*** Begin section ***

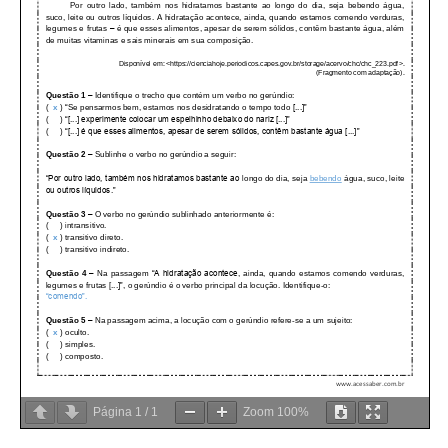
Página
1
/
1
Zoom
100%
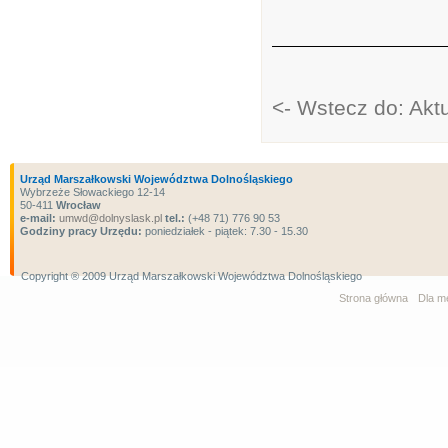
<- Wstecz do: Akt
Urząd Marszałkowski Województwa Dolnośląskiego
Wybrzeże Słowackiego 12-14
50-411
Wrocław
e-mail:
umwd@dolnyslask.pl
tel.:
(+48 71) 776 90 53
Godziny pracy Urzędu:
poniedziałek - piątek: 7.30 - 15.30
Copyright ® 2009 Urząd Marszałkowski Województwa Dolnośląskiego
Strona główna
Dla m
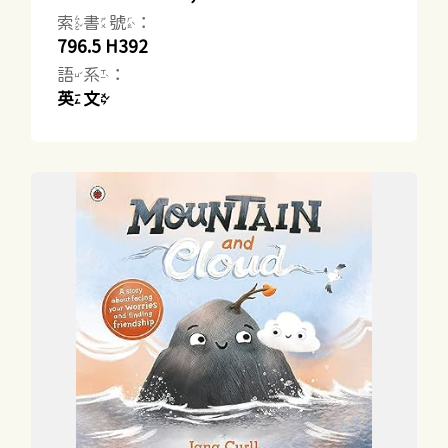
索書號：
796.5 H392
語系：
英文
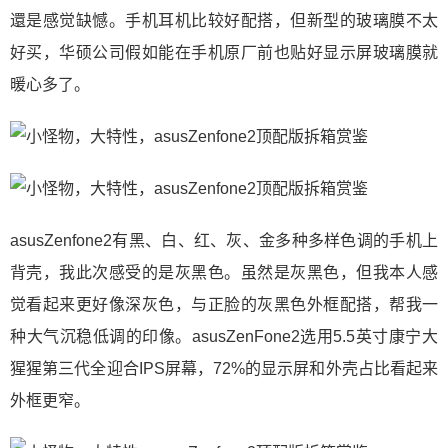
還是感觉缺憾。手机耳机比较好配搭，但新型的玻璃膜不太
好买，华硕公司假如能在手机原厂前也贴好显示屏玻璃膜就
暖心多了。
asusZenfone2有黑、白、红、灰、金多种多样色调的手机上
背壳，我此次感受的是灰黑色。虽然是灰黑色，但我本人感
觉看起来更好像深灰色，与正脸的灰黑色外框配搭，帮我一
种大气沉稳低调的印像。asusZenFone2选用5.5英寸康宁大
猩猩第三代全迎合IPS屏幕，72%的显示屏和外壳占比看起来
外框更窄。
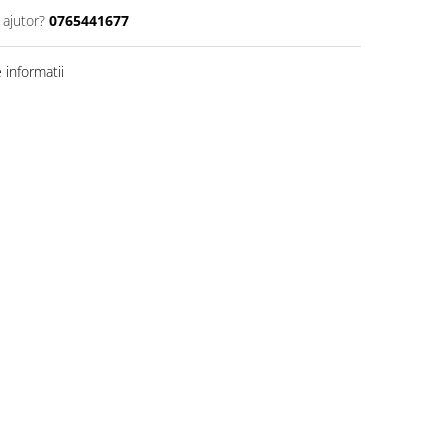
 ajutor?
0765441677
informatii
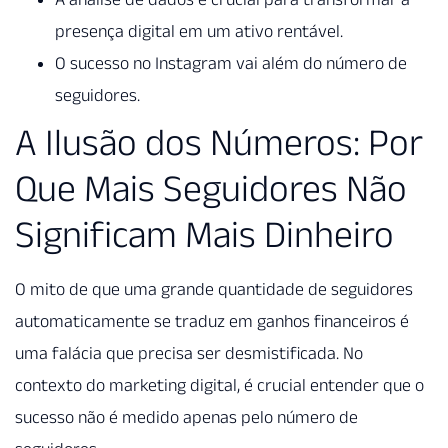
presença digital em um ativo rentável.
O sucesso no Instagram vai além do número de
seguidores.
A Ilusão dos Números: Por
Que Mais Seguidores Não
Significam Mais Dinheiro
O mito de que uma grande quantidade de seguidores
automaticamente se traduz em ganhos financeiros é
uma falácia que precisa ser desmistificada. No
contexto do marketing digital, é crucial entender que o
sucesso não é medido apenas pelo número de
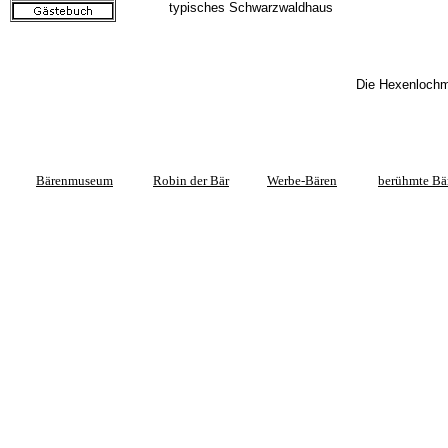
typisches Schwarzwaldhaus
Die Hexenloch
Bärenmuseum
Robin der Bär
Werbe-Bären
berühmte Bä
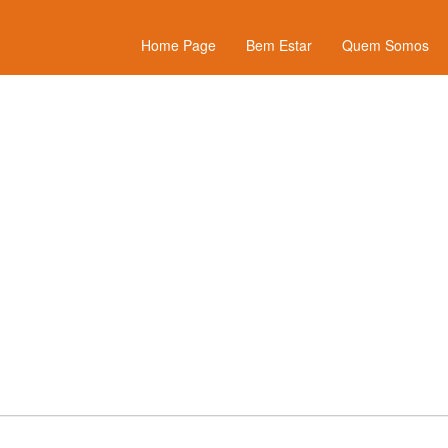
Home Page
Bem Estar
Quem Somos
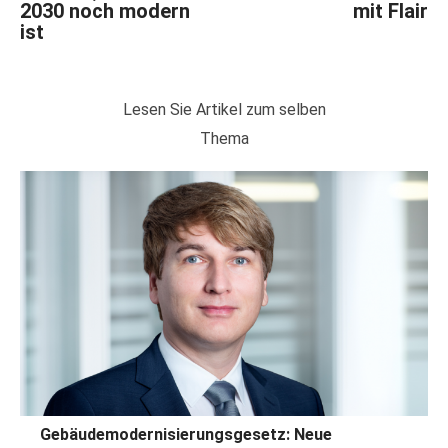
2030 noch modern
mit Flair
ist
Lesen Sie Artikel zum selben
Thema
Gebäudemodernisierungsgesetz: Neue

*** End section ***

EXERCISE BRIEF: The lines to be transcribed are those from the first line of the data above through the line holding "背壳，我此次感受的是灰黑色。虽然是灰黑色，但我本人感", inclusive; copy them exactly and only, leaving out the pictures.

RESULT:
Página
1
/
1
Zoom
100%
<- Wstecz do: Akt
Urząd Marszałkowski Województwa Dolnośląskiego
Wybrzeże Słowackiego 12-14
50-411
Wrocław
e-mail:
umwd@dolnyslask.pl
tel.:
(+48 71) 776 90 53
Godziny pracy Urzędu:
poniedziałek - piątek: 7.30 - 15.30
Copyright ® 2009 Urząd Marszałkowski Województwa Dolnośląskiego
Strona główna
Dla m
索書號：
796.5 H392
語系：
英文
還是感觉缺憾。手机耳机比较好配搭，但新型的玻璃膜不太
好买，华硕公司假如能在手机原厂前也贴好显示屏玻璃膜就
暖心多了。
asusZenfone2有黑、白、红、灰、金多种多样色调的手机上
背壳，我此次感受的是灰黑色。虽然是灰黑色，但我本人感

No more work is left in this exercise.